The paper entitled “Optimal Energy Dispatch Controller for Fuel Cell-Integrated Multi-Zone Building” outlines the potential energy benefits of an optimized energy dispatch controller to operate fuel cells when integrated into buildings. In particular, the controller utilizes the model-based control approach to manage the heat and electricity generated by the fuel cells in order to minimize the energy costs of buildings as well as providing grid services. The performance of optimized dispatch controllers is evaluated for two building types, a hotel and an office located in Baltimore, MD. The analysis indicates that the optimized controller could save up to 19% in energy costs compared to the baseline cases with no fuel cells. These savings, as well as the grid services of the energy dispatch controller, depend on several factors including fuel prices, fuel cell capacity, heating and cooling equipment, and load forecasting accuracy.
The paper “A Framework for Optimal Placement of Rooftop PV: Maximizing Solar Production and Operational Cost Savings in Residential Communities” demonstrates a model-based analysis approach for optimally placing rooftop PV systems for residential buildings and communities. The analysis framework accounts for the shading effects on the rooftop PV panels, the energy use profiles of buildings, and utility rate structures. The optimal placement of rootop PV systems is determined to maximize the PV power generation as well as to minimize energy costs for individual buildings and entire communities. The analysis framework is applied to optimally place rooftop PV panels in a residential community to be constructed in Fort Collins, CO. The analysis indicates that the community can save up to 23% in energy costs and shift the PV generation toward the afternoon utility peak hours when the PV arrays are optimally placed compared to the baseline case.
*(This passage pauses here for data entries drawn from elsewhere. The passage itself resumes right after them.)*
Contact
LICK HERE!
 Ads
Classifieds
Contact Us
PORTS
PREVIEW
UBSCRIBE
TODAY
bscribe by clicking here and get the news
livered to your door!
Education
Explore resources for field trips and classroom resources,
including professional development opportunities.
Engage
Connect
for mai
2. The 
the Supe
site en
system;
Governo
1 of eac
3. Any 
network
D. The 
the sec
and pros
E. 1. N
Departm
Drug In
We hope these papers will provide examples of technologies and approaches to make buildings energy efficient with integrated renewable power generation technologies, making them capable of effectively interacting with the grid to achieve the ultimate objective of minimizing overall energy consumption and lowering carbon emissions.
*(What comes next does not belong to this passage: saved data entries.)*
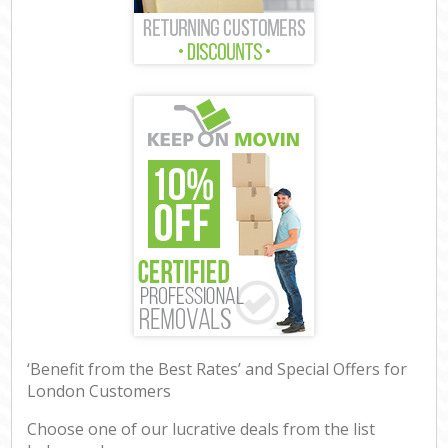
‘Benefit from the Best Rates’ and Special Offers for
London Customers
Choose one of our lucrative deals from the list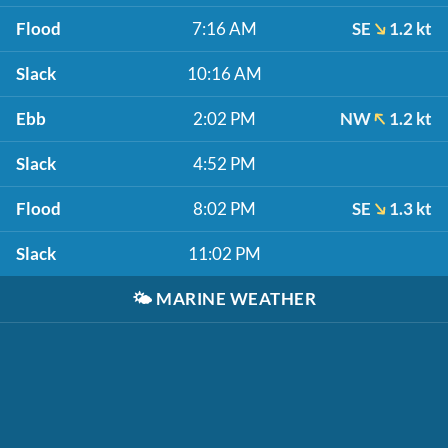
Flood
7:16 AM
SE
1.2 kt
Slack
10:16 AM
Ebb
2:02 PM
NW
1.2 kt
Slack
4:52 PM
Flood
8:02 PM
SE
1.3 kt
Slack
11:02 PM
🌤️
MARINE WEATHER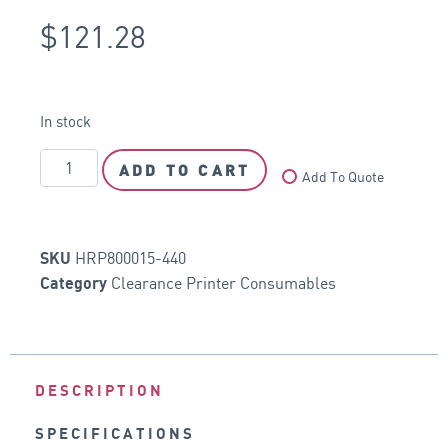
$
121.28
In stock
ADD TO CART
Add To Quote
HRP800015-440
SKU
Clearance Printer Consumables
Category
DESCRIPTION
SPECIFICATIONS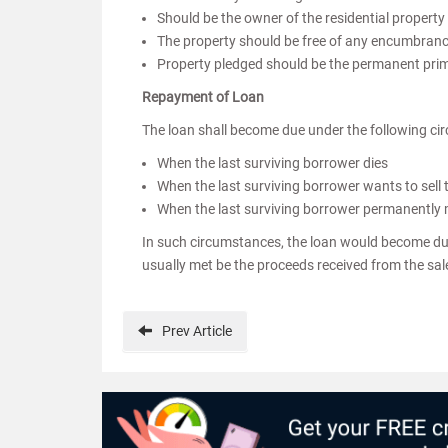
Should be the owner of the residential property (
The property should be free of any encumbrance
Property pledged should be the permanent prima
Repayment of Loan
The loan shall become due under the following ci
When the last surviving borrower dies
When the last surviving borrower wants to sell
When the last surviving borrower permanently
In such circumstances, the loan would become due 
usually met be the proceeds received from the sale
Prev
Article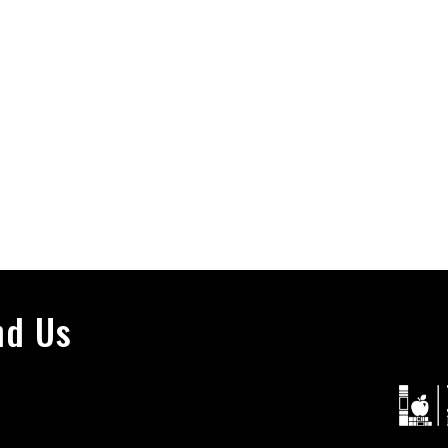
nd Us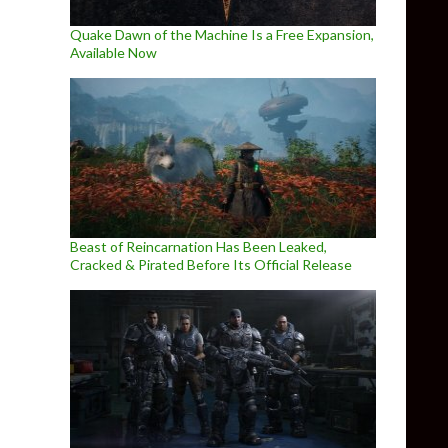
Quake Dawn of the Machine Is a Free Expansion,
Available Now
Beast of Reincarnation Has Been Leaked,
Cracked & Pirated Before Its Official Release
Editors for the GEB Special Issue.
Conflict of Interest
There are no conflicts of interest.
Data Availability Statement
The data sets generated and supporting the findings of this article are obtainable from the corresponding author upon reasonable request. The authors attest that all data for this study are included in the paper. Data provided by a third party are listed in Acknowledgement. No data, models, or code were generated or used for this paper.